COS 134-4
The adaptive capacity of aquatic food webs in fluctuating environments

Friday, August 15, 2014: 9:00 AM
Regency Blrm D, Hyatt Regency Hotel
Bailey C. McMeans, Integrative Biology, University of Guelph, Guelph, ON, Canada
Kevin S. McCann, Integrative Biology, University of Guelph, Guelph, ON, Canada
Background/Question/Methods

How species and food webs respond to environmental variability is one of the most relevant questions facing ecologists today. The ability of generalist consumers to rapidly respond to declining prey density via increased consumption of their prey's prey, i.e. omnivory, can stabilize spatially compressed food webs by dampening otherwise strong predator-consumer (P-C) interactions. However, it remains unclear if shifts in the degree of omnivory also occur through time, in response to variable environmental conditions. Here, we use a combination of theory and empirical data to determine how omnivory changes with season in response to a specific environmental fluctuation, the flood pulse of floodplain ecosystems. The rising waters of the flood pulse are well known to expand fish habitat and replenish available nutrients for primary production, which, in turn, might predictably impact fish feeding behavior. Model food webs were first used to explore how changing the extent of water coverage within a year impacted the relative production of consumers and resources (C:R) and the extent of predator omnivory.

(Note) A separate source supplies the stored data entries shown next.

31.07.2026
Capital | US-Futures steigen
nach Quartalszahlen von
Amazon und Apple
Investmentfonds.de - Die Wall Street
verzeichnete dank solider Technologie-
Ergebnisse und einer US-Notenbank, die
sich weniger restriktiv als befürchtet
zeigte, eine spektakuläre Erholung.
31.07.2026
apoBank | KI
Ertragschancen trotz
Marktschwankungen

New and previously published empirical food web data from both dry and wet seasons were then compared to model predictions.

Results/Conclusions

Model food webs exhibited decreasing C:R and increasing predator omnivory with declining water levels. Empirical data supported these predictions because fish predators exhibited increased omnivory during the dry compared to the wet season in both North and South American floodplains. Increased omnivory by generalist predators during the dry season was apparently driven by both increased accessibility to lower trophic level resources (due to habitat compression) and reduced consumer production (lower C:R) due to declines in food availability and refugia. Importantly, increased omnivory by predators at precisely the time (dry periods) when food webs experience both spatial compression and diminished consumer production (lower C:R) should alleviate otherwise strong P-C interactions. Our findings therefore indicate that omnivory in floodplain food webs changes predictably with season in such a way that might promote their stability. More generally, we show that seasonal omnivory is one way in which predators and food webs change adaptably in the face of environmental variability.